◆ Input records

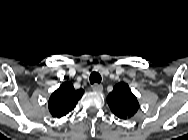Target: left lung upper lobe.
Returning <instances> with one entry per match:
<instances>
[{
	"label": "left lung upper lobe",
	"instance_id": "left-lung-upper-lobe-1",
	"mask_svg": "<svg viewBox=\"0 0 188 140\" xmlns=\"http://www.w3.org/2000/svg\"><path fill=\"white\" fill-rule=\"evenodd\" d=\"M107 102L112 112L121 119L131 118L139 109L137 98L126 83H118L108 95Z\"/></svg>",
	"mask_w": 188,
	"mask_h": 140
}]
</instances>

◆ Exercise prompt
Please provide the number of lines in the listing above that contain the word "instances", and nothing further.

◆ Task response
3